Transcribed page contents:
'''

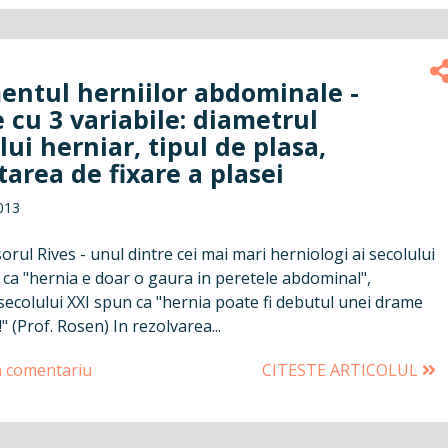
entul herniilor abdominale -
 cu 3 variabile: diametrul
ului herniar, tipul de plasa,
area de fixare a plasei
013
rul Rives - unul dintre cei mai mari herniologi ai secolului
 ca "hernia e doar o gaura in peretele abdominal",
secolului XXI spun ca "hernia poate fi debutul unei drame
 (Prof. Rosen) In rezolvarea...
n comentariu
CITESTE ARTICOLUL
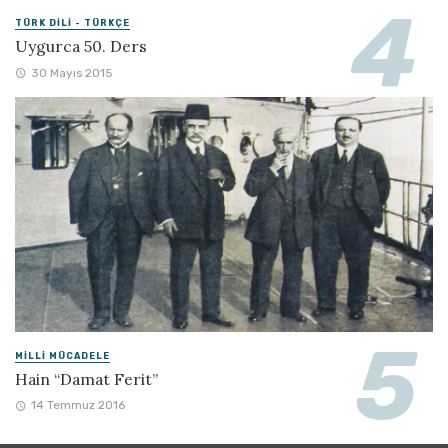
TÜRK DILI - TÜRKÇE
Uygurca 50. Ders
30 Mayıs 2015
MILLI MÜCADELE
Hain “Damat Ferit”
14 Temmuz 2016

'''

### Problem details
All lines from the line with "(Prof. Rosen) In rezolvarea..." through the final line of the data, both included, are to be repeated exactly; no other lines and no pictures.

### Reply
 (Prof. Rosen) In rezolvarea...
n comentariu
CITESTE ARTICOLUL
TÜRK DILI - TÜRKÇE
Uygurca 50. Ders
30 Mayıs 2015
MILLI MÜCADELE
Hain “Damat Ferit”
14 Temmuz 2016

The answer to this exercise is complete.